Rossello started his term on 2 January 2017 after an election where his lack of experience was an important issue on the campaign trail. His role as the governor was in fact his first official job in a career littered with short-lived academic and entrepreneurial endeavours. He came in with a group of like-minded and inexperienced ministers who embraced a governing strategy based on public image and the use of social media to sidestep media outlets and to ingratiate themselves with a younger constituency, utilising the culture of reggaeton and trap singers.

His former mentor and business partner, Yosem E Companys, said that growing up a governor’s son, Rossello “never had to take responsibility for any of his actions over the course of his life because his parents – and everyone else for that matter – always rescued him at the first sign of trouble”. Companys concluded that public power had only worsened his former pupil’s “evil” tendencies.

This was bared for all to see when NotiCel started publishing the first leaked pages of a Telegram chat that Rossello kept with 11 of his advisors and social media consultants. In it they maintained a running commentary on all kinds of issues, including sensitive public policy and confidential information, even though one of the participants is a lobbyist with a pool of private clients that actively engage with government.

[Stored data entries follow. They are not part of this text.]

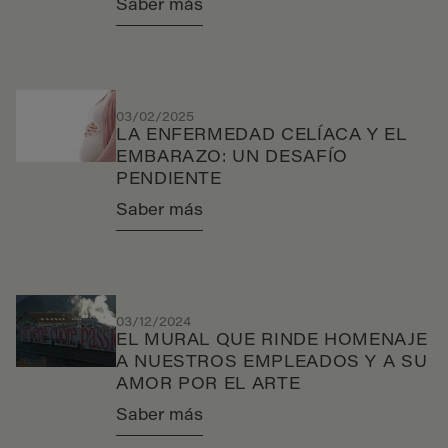
Saber más
03/02/2025
LA ENFERMEDAD CELÍACA Y EL
EMBARAZO: UN DESAFÍO
PENDIENTE
Saber más
03/12/2024
EL MURAL QUE RINDE HOMENAJE
A NUESTROS EMPLEADOS Y A SU
AMOR POR EL ARTE
Saber más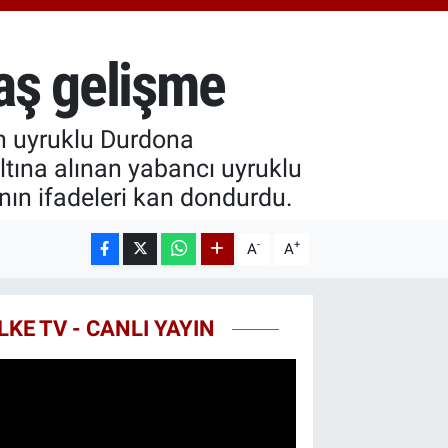
8.23
%0.39
T100
703
%0
aş gelişme
COIN
602,05
%0.69
an uyruklu Durdona
tına alınan yabancı uyruklu
ının ifadeleri kan dondurdu.
-
+
A
A
LKE TV - CANLI YAYIN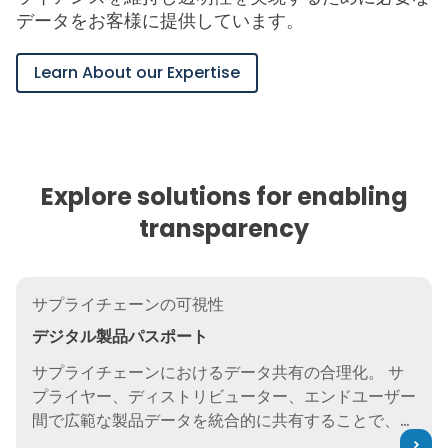
データをお客様に提供しています。
Learn About our Expertise
Explore solutions for enabling
transparency
デジタル製品パスポート
サプライチェーンの可視性
デジタル製品パスポート
サプライチェーンにおけるデータ共有の合理化。 サ
プライヤー、ディストリビューター、エンドユーザー
間で広範な製品データを統合的に共有することで、持
続可能性とビジネス目標を達成しながら、時間とリソ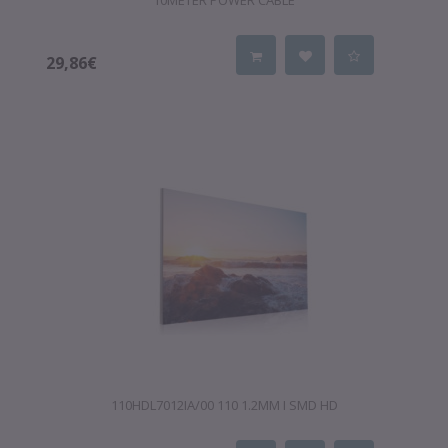
10METER POWER CABLE
29,86€
110HDL7012IA/00 110 1.2MM I SMD HD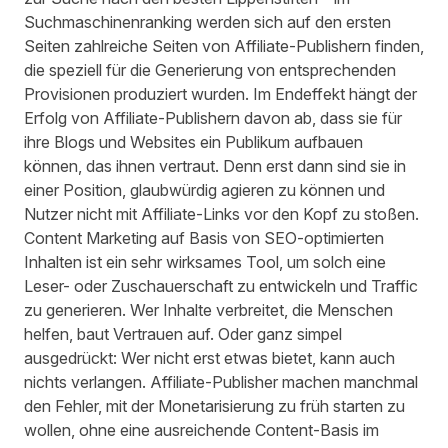
Suchmaschinenranking werden sich auf den ersten
Seiten zahlreiche Seiten von Affiliate-Publishern finden,
die speziell für die Generierung von entsprechenden
Provisionen produziert wurden. Im Endeffekt hängt der
Erfolg von Affiliate-Publishern davon ab, dass sie für
ihre Blogs und Websites ein Publikum aufbauen
können, das ihnen vertraut. Denn erst dann sind sie in
einer Position, glaubwürdig agieren zu können und
Nutzer nicht mit Affiliate-Links vor den Kopf zu stoßen.
Content Marketing auf Basis von SEO-optimierten
Inhalten ist ein sehr wirksames Tool, um solch eine
Leser- oder Zuschauerschaft zu entwickeln und Traffic
zu generieren. Wer Inhalte verbreitet, die Menschen
helfen, baut Vertrauen auf. Oder ganz simpel
ausgedrückt: Wer nicht erst etwas bietet, kann auch
nichts verlangen. Affiliate-Publisher machen manchmal
den Fehler, mit der Monetarisierung zu früh starten zu
wollen, ohne eine ausreichende Content-Basis im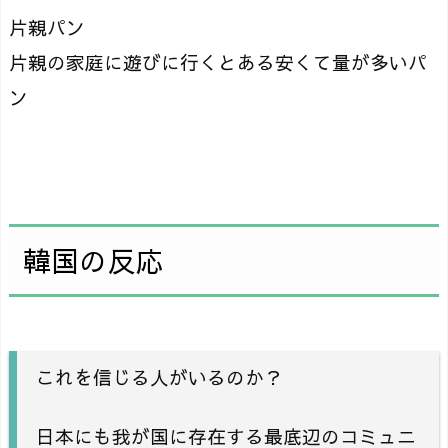
片親パン
片親の家庭に遊びに行くとある安くて量が多いパ
ン
韓国の反応
これを信じる人がいるのか？
日本にも我が国に存在する最底辺のコミュニ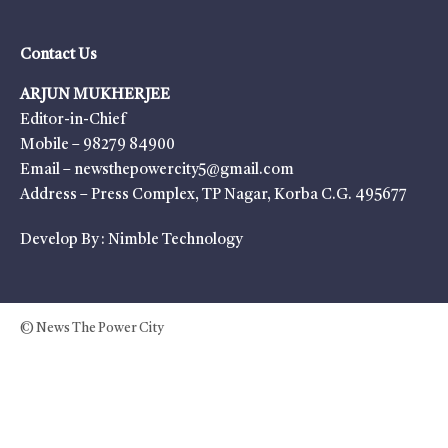
Contact Us
ARJUN MUKHERJEE
Editor-in-Chief
Mobile – 98279 84900
Email – newsthepowercity5@gmail.com
Address – Press Complex, TP Nagar, Korba C.G. 495677
Develop By :
Nimble Technology
© News The Power City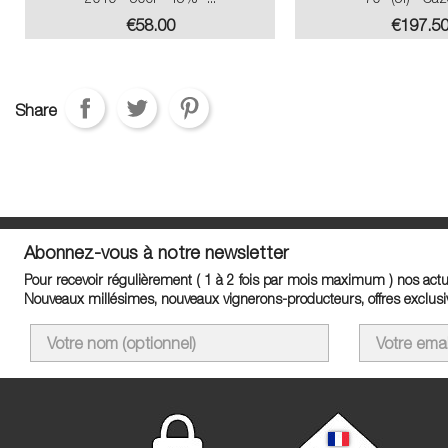
Price
Price
€58.00
€197.5
Share
Abonnez-vous à notre newsletter
Pour recevoir régulièrement ( 1 à 2 fois par mois maximum ) nos actua
Nouveaux millésimes, nouveaux vignerons-producteurs, offres exclusiv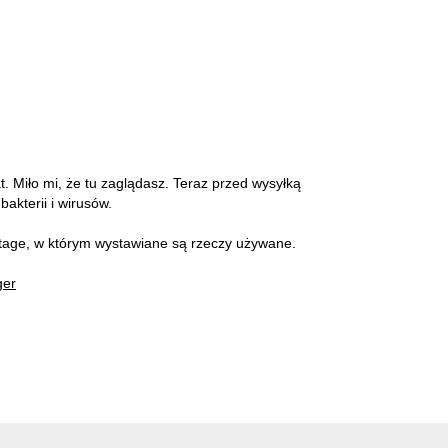
at. Miło mi, że tu zaglądasz. Teraz przed wysyłką
akterii i wirusów.
intage, w którym wystawiane są rzeczy używane.
ger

The interactions in the all-male group were often misogynistic and homophobic, and included scheming about taking revenge on political opponents, discrediting NGOs, removing non-party loyalists from public service and mockery of the some 3,000 people that died in the aftermath of Hurricane Maria.

The source of the documents chose to leak them to digital outlets and the trickle became a flood when the Centre for Investigative Journalism released some 889 pages of the conversations. A political category 5 hurricane then took hold of the governor’s mansion with daily protests surrounding his home and calling for his resignation.

Rossello tried clumsily to turn the tide with a poorly received appearance at a Sunday-morning church service accepting his mistakes and asking for forgiveness, with press conferences where he gave even more confusing and incriminating statements, and with a televised interview where he was eviscerated by Fox News anchor Shepard Smith.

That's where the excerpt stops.